> [Instructions to follow]
Copy out the data word for word, without any of its pictures.

#### Dataset records

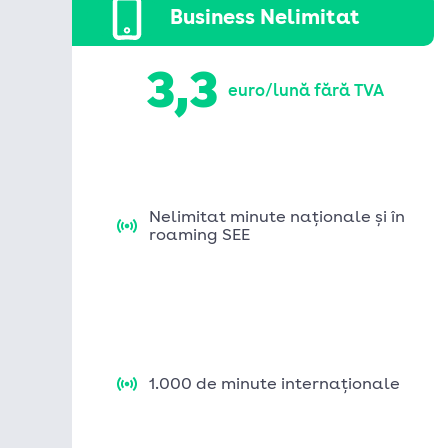
Business Nelimitat
3,3
euro/lună fără TVA
Nelimitat minute naționale și în
roaming SEE
1.000 de minute internaționale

########

> [Response to the task]
Business Nelimitat
3,3
euro/lună fără TVA
Nelimitat minute naționale și în
roaming SEE
1.000 de minute internaționale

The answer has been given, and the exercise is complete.